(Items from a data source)

· · · · ·

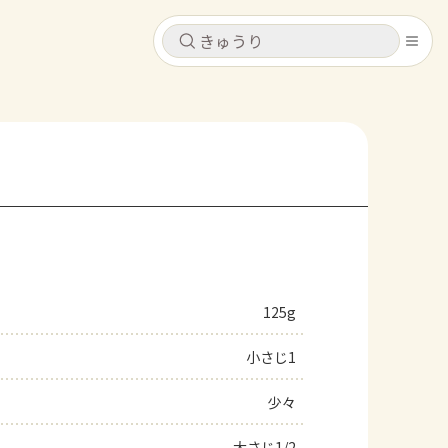
キャンセル
キャンセル
シピ
コンテンツ
ログインするとレシピを保存できます
ログイン
新規登録
レシピ
ホーム
なす
トマト
とうもろこし
ピーマン
みょうが
125g
コンテンツ
小さじ1
レシピ
少々
トーク
大さじ1/2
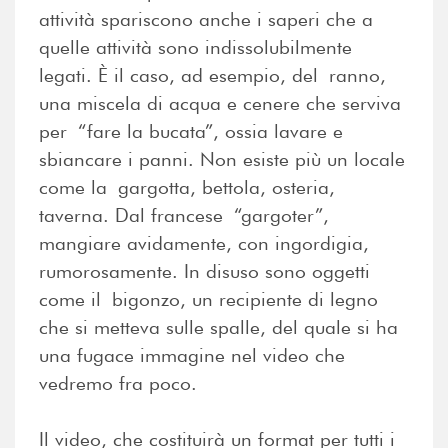
attività spariscono anche i saperi che a
quelle attività sono indissolubilmente
legati. È il caso, ad esempio, del ranno,
una miscela di acqua e cenere che serviva
per “fare la bucata”, ossia lavare e
sbiancare i panni. Non esiste più un locale
come la gargotta, bettola, osteria,
taverna. Dal francese “gargoter”,
mangiare avidamente, con ingordigia,
rumorosamente. In disuso sono oggetti
come il bigonzo, un recipiente di legno
che si metteva sulle spalle, del quale si ha
una fugace immagine nel video che
vedremo fra poco.
Il video, che costituirà un format per tutti i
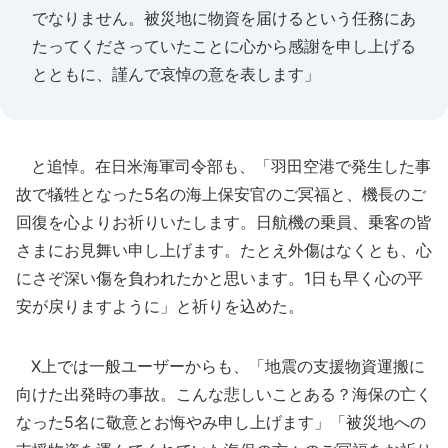
でなりません。被災地に物資を届けるという任務にあ
たってくださっていたことに心から感謝を申し上げる
とともに、謹んで哀悼の意を表します」
と追悼。在日米海軍司令部も、「羽田空港で発生した事
故で犠牲となった5名の海上保安官のご冥福と、機長のご
回復を心よりお祈りいたします。日航機の乗員、乗客の皆
さまにお見舞い申し上げます。たとえ外傷はなくとも、心
にさぞ深い傷を負われたかと思います。1日も早く心の平
安が戻りますように」と祈りを込めた。
X上では一般ユーザーからも、「地震の支援物資運搬に
向けた出発時の事故。こんな悲しいことある？海保の亡く
なった5名に敬意とお悔やみ申し上げます」「被災地への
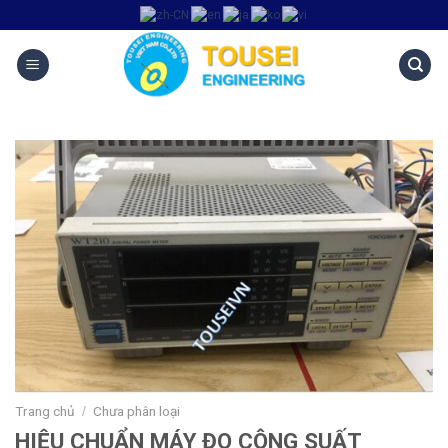
Trang chủ
Chưa phân loại
/
HIỆU CHUẨN MÁY ĐO CÔNG SUẤT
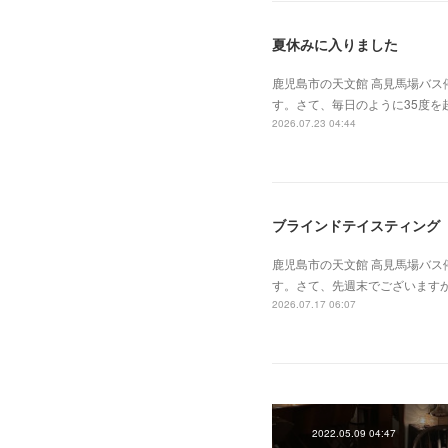
夏休みに入りました
鹿児島市の天文館 高見馬場バス
す。さて、毎日のように35度
2026.07.23 04:44
ブラインドテイスティング
鹿児島市の天文館 高見馬場バス
す。さて、先週末でございます
2026.07.17 06:07
2022.05.09 04:47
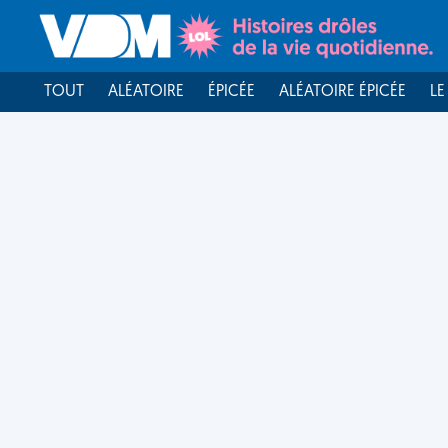
TOUT
ALÉATOIRE
ÉPICÉE
ALÉATOIRE ÉPICÉE
LE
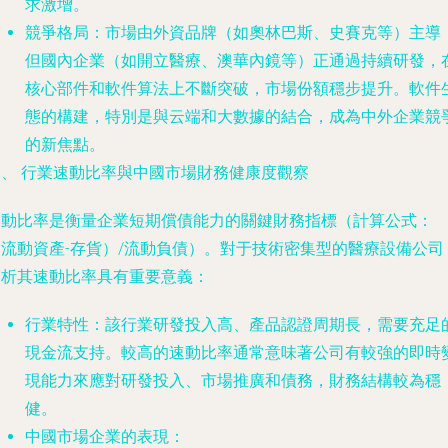
求激增。
競爭格局
：市場由外資品牌（如奧林巴斯、史賽克等）主導
但國內企業（如開立醫療、澳華內鏡等）正通過持續研發，
核心部件和軟件算法上不斷突破，市場份額穩步提升。軟件
態的構建，特別是與云端和大數據的結合，成為中外企業競
的新焦點。
三、 行業速動比率與中國市場財務健康度觀察
速動比率是衡量企業短期償債能力的關鍵財務指標（計算公式：
（流動資產-存貨）/流動負債）。對于技術密集型的醫療設備公司
分析其速動比率具有重要意義：
行業特性
：該行業研發投入高、產品認證周期長，需要充足
現金流支持。較高的速動比率通常意味著公司有較強的即時
現能力來應對研發投入、市場推廣和債務，財務結構較為穩
健。
中國市場企業的表現
：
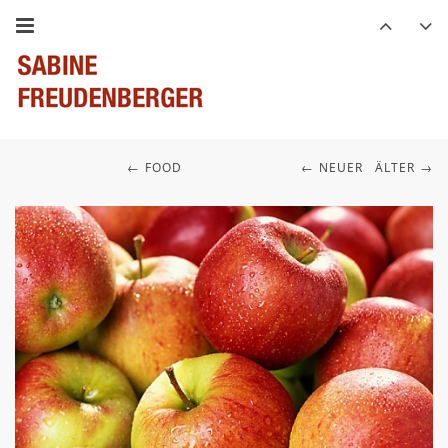
FOOD
NEUER
ÄLTER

· · · · ·

Exercise details
With the images omitted, repeat all the data word for word.

Result of the task
キャンセル
キャンセル
シピ
コンテンツ
ログインするとレシピを保存できます
ログイン
新規登録
レシピ
ホーム
なす
トマト
とうもろこし
ピーマン
みょうが
125g
コンテンツ
小さじ1
レシピ
少々
トーク
大さじ1/2
attività spariscono anche i saperi che a
quelle attività sono indissolubilmente
legati. È il caso, ad esempio, del ranno,
una miscela di acqua e cenere che serviva
per “fare la bucata”, ossia lavare e
sbiancare i panni. Non esiste più un locale
come la gargotta, bettola, osteria,
taverna. Dal francese “gargoter”,
mangiare avidamente, con ingordigia,
rumorosamente. In disuso sono oggetti
come il bigonzo, un recipiente di legno
che si metteva sulle spalle, del quale si ha
una fugace immagine nel video che
vedremo fra poco.
Il video, che costituirà un format per tutti i
でなりません。被災地に物資を届けるという任務にあ
たってくださっていたことに心から感謝を申し上げる
とともに、謹んで哀悼の意を表します」
と追悼。在日米海軍司令部も、「羽田空港で発生した事
故で犠牲となった5名の海上保安官のご冥福と、機長のご
回復を心よりお祈りいたします。日航機の乗員、乗客の皆
さまにお見舞い申し上げます。たとえ外傷はなくとも、心
にさぞ深い傷を負われたかと思います。1日も早く心の平
安が戻りますように」と祈りを込めた。
X上では一般ユーザーからも、「地震の支援物資運搬に
向けた出発時の事故。こんな悲しいことある？海保の亡く
なった5名に敬意とお悔やみ申し上げます」「被災地への
Trang chủ
Chưa phân loại
/
HIỆU CHUẨN MÁY ĐO CÔNG SUẤT
夏休みに入りました
鹿児島市の天文館 高見馬場バス
す。さて、毎日のように35度
2026.07.23 04:44
ブラインドテイスティング
鹿児島市の天文館 高見馬場バス
す。さて、先週末でございます
2026.07.17 06:07
2022.05.09 04:47
TOUT
ALÉATOIRE
ÉPICÉE
ALÉATOIRE ÉPICÉE
LE
求激增。
競爭格局
：市場由外資品牌（如奧林巴斯、史賽克等）主導
但國內企業（如開立醫療、澳華內鏡等）正通過持續研發，
核心部件和軟件算法上不斷突破，市場份額穩步提升。軟件
態的構建，特別是與云端和大數據的結合，成為中外企業競
的新焦點。
三、 行業速動比率與中國市場財務健康度觀察
速動比率是衡量企業短期償債能力的關鍵財務指標（計算公式：
（流動資產-存貨）/流動負債）。對于技術密集型的醫療設備公司
分析其速動比率具有重要意義：
行業特性
：該行業研發投入高、產品認證周期長，需要充足
現金流支持。較高的速動比率通常意味著公司有較強的即時
現能力來應對研發投入、市場推廣和債務，財務結構較為穩
健。
中國市場企業的表現
：
FOOD
NEUER
ÄLTER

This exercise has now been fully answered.